(Dataset entries)
>>>>>

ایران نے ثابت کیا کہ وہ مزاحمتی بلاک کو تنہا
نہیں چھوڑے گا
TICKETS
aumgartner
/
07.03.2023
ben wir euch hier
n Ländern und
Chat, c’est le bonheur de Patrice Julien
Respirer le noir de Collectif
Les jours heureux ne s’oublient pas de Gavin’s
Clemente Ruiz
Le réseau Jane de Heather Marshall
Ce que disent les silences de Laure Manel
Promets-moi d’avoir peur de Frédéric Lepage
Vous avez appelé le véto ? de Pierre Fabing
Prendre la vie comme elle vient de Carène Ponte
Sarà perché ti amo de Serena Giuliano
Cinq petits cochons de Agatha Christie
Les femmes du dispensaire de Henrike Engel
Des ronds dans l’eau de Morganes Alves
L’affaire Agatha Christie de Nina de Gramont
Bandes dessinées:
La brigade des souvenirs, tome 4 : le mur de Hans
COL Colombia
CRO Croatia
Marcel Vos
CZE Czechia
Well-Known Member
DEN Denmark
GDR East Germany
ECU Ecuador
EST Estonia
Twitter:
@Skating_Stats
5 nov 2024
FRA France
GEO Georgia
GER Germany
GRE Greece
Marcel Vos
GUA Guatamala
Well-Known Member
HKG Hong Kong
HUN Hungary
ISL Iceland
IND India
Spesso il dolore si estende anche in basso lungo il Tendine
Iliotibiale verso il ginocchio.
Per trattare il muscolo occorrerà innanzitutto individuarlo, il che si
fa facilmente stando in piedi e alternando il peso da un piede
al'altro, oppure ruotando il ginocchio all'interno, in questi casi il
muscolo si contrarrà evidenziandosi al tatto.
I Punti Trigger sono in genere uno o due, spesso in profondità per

<<<<<

#### Task description
An exact copy of every record is needed.

#### Solution for this task
ایران نے ثابت کیا کہ وہ مزاحمتی بلاک کو تنہا
نہیں چھوڑے گا
TICKETS
aumgartner
/
07.03.2023
ben wir euch hier
n Ländern und
Chat, c’est le bonheur de Patrice Julien
Respirer le noir de Collectif
Les jours heureux ne s’oublient pas de Gavin’s
Clemente Ruiz
Le réseau Jane de Heather Marshall
Ce que disent les silences de Laure Manel
Promets-moi d’avoir peur de Frédéric Lepage
Vous avez appelé le véto ? de Pierre Fabing
Prendre la vie comme elle vient de Carène Ponte
Sarà perché ti amo de Serena Giuliano
Cinq petits cochons de Agatha Christie
Les femmes du dispensaire de Henrike Engel
Des ronds dans l’eau de Morganes Alves
L’affaire Agatha Christie de Nina de Gramont
Bandes dessinées:
La brigade des souvenirs, tome 4 : le mur de Hans
COL Colombia
CRO Croatia
Marcel Vos
CZE Czechia
Well-Known Member
DEN Denmark
GDR East Germany
ECU Ecuador
EST Estonia
Twitter:
@Skating_Stats
5 nov 2024
FRA France
GEO Georgia
GER Germany
GRE Greece
Marcel Vos
GUA Guatamala
Well-Known Member
HKG Hong Kong
HUN Hungary
ISL Iceland
IND India
Spesso il dolore si estende anche in basso lungo il Tendine
Iliotibiale verso il ginocchio.
Per trattare il muscolo occorrerà innanzitutto individuarlo, il che si
fa facilmente stando in piedi e alternando il peso da un piede
al'altro, oppure ruotando il ginocchio all'interno, in questi casi il
muscolo si contrarrà evidenziandosi al tatto.
I Punti Trigger sono in genere uno o due, spesso in profondità per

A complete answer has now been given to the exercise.